In-Batch Contrastive Learning
Relies on the relative quality of multiple samples under the same prompt.
High Throughput
Better suited for large-scale parallel training, especially multi-GPU inference sampling.
PPO vs GRPO: Key Differences
| Dimension | PPO | GRPO |
|---|---|---|
| Uses a value model | Yes | No |
| Advantage calculation | GAE | None, or simplified |
| Stability | 5/5 | 3/5 |
| Training complexity | High | Low |
| Sample efficiency | High | Medium |
| Parallelization friendliness | Medium | High |
| Dependence on reward quality | Medium | High |
| Sensitivity to data quality | Medium | High |

Why Did GLM-5.2 Switch from GRPO to PPO?
This is the core question of the article.
1. The Bottlenecks of GRPO
Although GRPO is simpler from an engineering perspective, it has several key issues.

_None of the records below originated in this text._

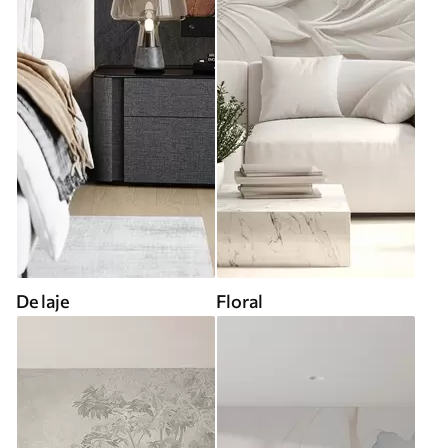
De laje
Floral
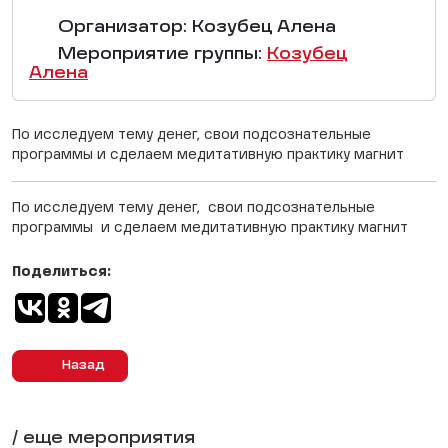
Организатор: Козубец Алена
Мероприятие группы:
Козубец
Алена
По исследуем тему денег, свои подсознательные
программы и сделаем медитативную практику магнит
По исследуем тему денег, свои подсознательные
программы и сделаем медитативную практику магнит
Поделиться:
Назад
/ еще мероприятия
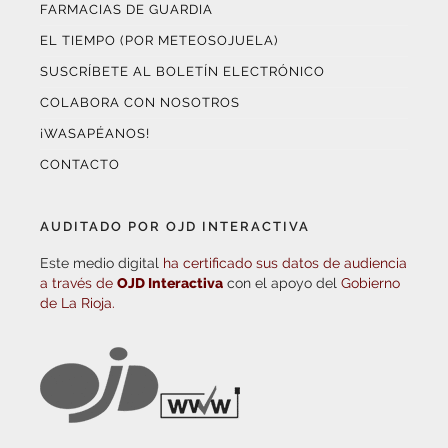
FARMACIAS DE GUARDIA
EL TIEMPO (POR METEOSOJUELA)
SUSCRÍBETE AL BOLETÍN ELECTRÓNICO
COLABORA CON NOSOTROS
¡WASAPÉANOS!
CONTACTO
AUDITADO POR OJD INTERACTIVA
Este medio digital
ha certificado sus datos de audiencia
a través de
OJD Interactiva
con el apoyo del
Gobierno
de La Rioja.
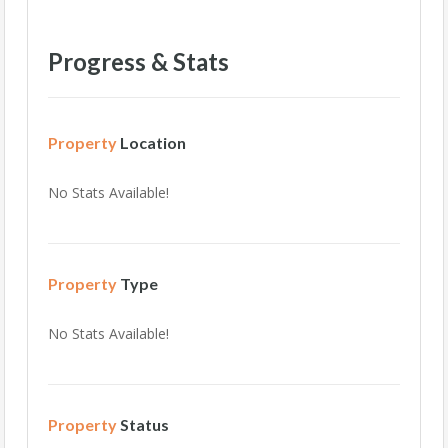
Progress & Stats
Property
Location
No Stats Available!
Property
Type
No Stats Available!
Property
Status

Amplification of Reward Noise
GRPO strongly depends on the relative ranking of rewards. When:
- The reward model is not accurate enough
- The differences among multiple samples are small
It can lead to:
Extremely unstable gradient signals
Lack of Long-Term Credit Assignment
GRPO does not have a value function:
- It cannot model long-term returns
- It is less friendly to long-chain reasoning, such as CoT
Training Is Prone to Collapse
In some cases:
- The model overfits the reward model
- Outputs become patterned, leading to mode collapse
2. How PPO’s Advantages Show Up in GLM-5.2
A More Stable Optimization Path
PPO’s clipping and advantage estimation:
- Avoid policy oscillation
- Ensure gradual improvement, or monotonic improvement
Better Reasoning Capability
PPO’s value function:
- Can implicitly model intermediate steps
- Is better suited for chain-of-thought and multi-step reasoning
Lower Dependence on the Reward Model
Compared with GRPO:
- PPO does not rely entirely on reward ranking
- PPO is more robust to reward noise
Stronger Generalization
At its core, PPO optimizes:
A policy distribution, not a sample ranking
As a result, it is more stable in scenarios such as:
- Unseen tasks
- Long-form generation
- Tool calling
An Intuitive Analogy: Ranking vs Regression
An analogy can make the difference easier to understand:
GRPO is like ranking learning
- Which answer is better?
- It strongly depends on pairwise or listwise comparisons
PPO is like regression optimization
- How far is the current policy from the optimal policy?
- It has a continuous optimization direction
The conclusion is:
GRPO is faster. PPO is more stable and more precise.
Summary
The switch from GRPO to PPO in GLM-5.2 is essentially a shift:
From engineering efficiency first to model capability first
Key Takeaways
GRPO is suitable for:
- Fast training
- Large-scale parallelism
- Tasks with clear rewards
PPO is better suited for:
- High-quality alignment
- Complex reasoning tasks
- Long-context generation
At the current stage of LLM development:
Stability, generalization, and reasoning capability matter more than training throughput
Therefore, the return to PPO has become an almost inevitable choice.
Closing Thoughts
The choice of reinforcement learning algorithm is becoming a key dividing line in model capability. The shift from GRPO to PPO is not only an algorithm switch. It also shows that large model training is moving:
From “it can run” to “it can run well and run stably.”
In the future, we are likely to see:
- Hybrid PPO + DPO paradigms
- New off-policy RL methods
- Even reward-free alignment
But at the current stage:
PPO remains the most robust industrial-grade choice.